## WHAT TO PRODUCE
Write the line that contains "a ceremonia de" and each one after it, word for word, ending with the final line of the data.
Segment Start: SOURCE RECORDS
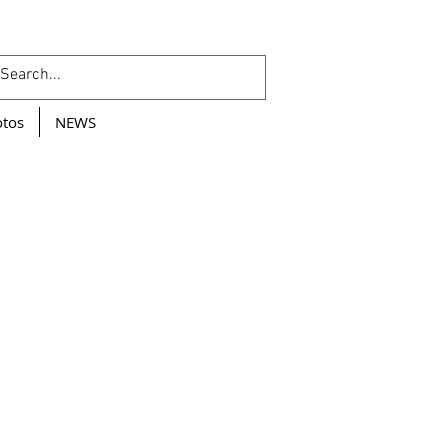
Se connecter
tos
NEWS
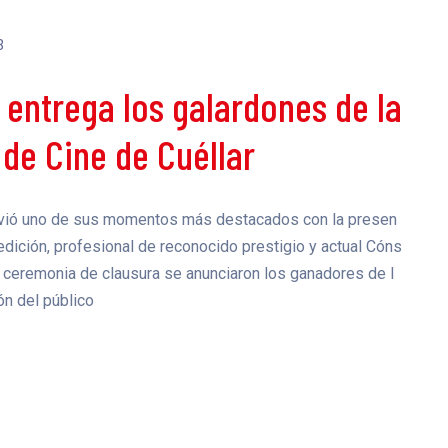
3
entrega los galardones de la
 de Cine de Cuéllar
 vivió uno de sus momentos más destacados con la presen
edición, profesional de reconocido prestigio y actual Cóns
a ceremonia de clausura se anunciaron los ganadores de l
ón del público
Segment End: SOURCE RECORDS
## WRITTEN ANSWER
a ceremonia de clausura se anunciaron los ganadores de l
ón del público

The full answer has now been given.